** STUDY MATERIAL follows **

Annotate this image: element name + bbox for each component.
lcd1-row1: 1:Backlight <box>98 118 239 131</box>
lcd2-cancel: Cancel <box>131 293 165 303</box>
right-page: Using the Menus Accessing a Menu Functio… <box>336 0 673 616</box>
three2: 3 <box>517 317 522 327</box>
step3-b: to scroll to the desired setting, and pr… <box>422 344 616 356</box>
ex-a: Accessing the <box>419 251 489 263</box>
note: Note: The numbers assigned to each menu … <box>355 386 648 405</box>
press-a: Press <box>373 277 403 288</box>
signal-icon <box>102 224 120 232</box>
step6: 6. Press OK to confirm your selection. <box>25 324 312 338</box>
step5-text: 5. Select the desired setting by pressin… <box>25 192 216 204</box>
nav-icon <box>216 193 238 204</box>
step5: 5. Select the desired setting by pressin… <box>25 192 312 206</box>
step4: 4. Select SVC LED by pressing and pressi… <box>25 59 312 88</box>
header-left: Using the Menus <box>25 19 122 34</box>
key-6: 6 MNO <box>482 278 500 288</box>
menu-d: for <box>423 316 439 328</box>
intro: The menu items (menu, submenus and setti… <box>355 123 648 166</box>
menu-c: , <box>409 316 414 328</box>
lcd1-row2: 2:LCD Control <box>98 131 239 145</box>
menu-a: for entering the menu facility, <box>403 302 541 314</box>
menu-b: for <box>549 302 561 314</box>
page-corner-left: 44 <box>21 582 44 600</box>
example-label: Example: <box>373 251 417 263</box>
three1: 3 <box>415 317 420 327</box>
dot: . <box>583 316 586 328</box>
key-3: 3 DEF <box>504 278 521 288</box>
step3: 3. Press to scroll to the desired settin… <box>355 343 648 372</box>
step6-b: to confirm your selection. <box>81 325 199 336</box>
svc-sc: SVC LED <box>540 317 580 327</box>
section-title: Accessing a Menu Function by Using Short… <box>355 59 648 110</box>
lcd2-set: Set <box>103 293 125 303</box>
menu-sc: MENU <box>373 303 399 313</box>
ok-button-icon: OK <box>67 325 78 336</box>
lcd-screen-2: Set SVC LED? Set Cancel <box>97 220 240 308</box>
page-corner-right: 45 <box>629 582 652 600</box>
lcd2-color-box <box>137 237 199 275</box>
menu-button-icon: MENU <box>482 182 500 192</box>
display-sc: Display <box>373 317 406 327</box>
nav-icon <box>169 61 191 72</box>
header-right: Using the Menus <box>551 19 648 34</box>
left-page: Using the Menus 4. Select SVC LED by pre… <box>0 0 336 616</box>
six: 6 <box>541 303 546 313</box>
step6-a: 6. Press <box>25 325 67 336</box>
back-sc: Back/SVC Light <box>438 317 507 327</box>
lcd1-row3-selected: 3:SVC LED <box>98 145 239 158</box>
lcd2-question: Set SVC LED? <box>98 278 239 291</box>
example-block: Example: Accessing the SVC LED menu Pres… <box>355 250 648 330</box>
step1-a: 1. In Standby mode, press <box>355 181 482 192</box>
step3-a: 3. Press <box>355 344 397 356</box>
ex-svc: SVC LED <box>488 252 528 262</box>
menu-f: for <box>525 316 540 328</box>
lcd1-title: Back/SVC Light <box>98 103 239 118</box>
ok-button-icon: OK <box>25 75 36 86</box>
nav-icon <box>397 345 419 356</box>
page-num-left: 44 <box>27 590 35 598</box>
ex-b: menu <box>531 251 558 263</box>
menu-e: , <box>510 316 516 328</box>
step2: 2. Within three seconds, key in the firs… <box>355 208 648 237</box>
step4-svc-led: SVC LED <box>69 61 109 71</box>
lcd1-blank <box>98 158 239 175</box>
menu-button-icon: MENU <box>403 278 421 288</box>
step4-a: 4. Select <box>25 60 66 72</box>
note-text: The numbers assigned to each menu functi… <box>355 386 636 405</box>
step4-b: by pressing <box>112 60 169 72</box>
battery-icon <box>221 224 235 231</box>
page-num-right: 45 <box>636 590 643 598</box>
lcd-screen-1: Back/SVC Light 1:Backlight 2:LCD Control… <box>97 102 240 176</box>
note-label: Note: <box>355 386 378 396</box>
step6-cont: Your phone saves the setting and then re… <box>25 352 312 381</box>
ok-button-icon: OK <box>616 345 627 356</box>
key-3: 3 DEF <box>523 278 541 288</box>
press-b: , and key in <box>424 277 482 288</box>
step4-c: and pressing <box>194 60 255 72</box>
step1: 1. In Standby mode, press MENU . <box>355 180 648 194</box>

** End of STUDY MATERIAL **

PROBLEM REQUIREMENTS
Copy each line of the data above that holds "Accessing".

ANSWER TO THE PROBLEM
right-page: Using the Menus Accessing a Menu Functio… <box>336 0 673 616</box>
ex-a: Accessing the <box>419 251 489 263</box>
section-title: Accessing a Menu Function by Using Short… <box>355 59 648 110</box>
example-block: Example: Accessing the SVC LED menu Pres… <box>355 250 648 330</box>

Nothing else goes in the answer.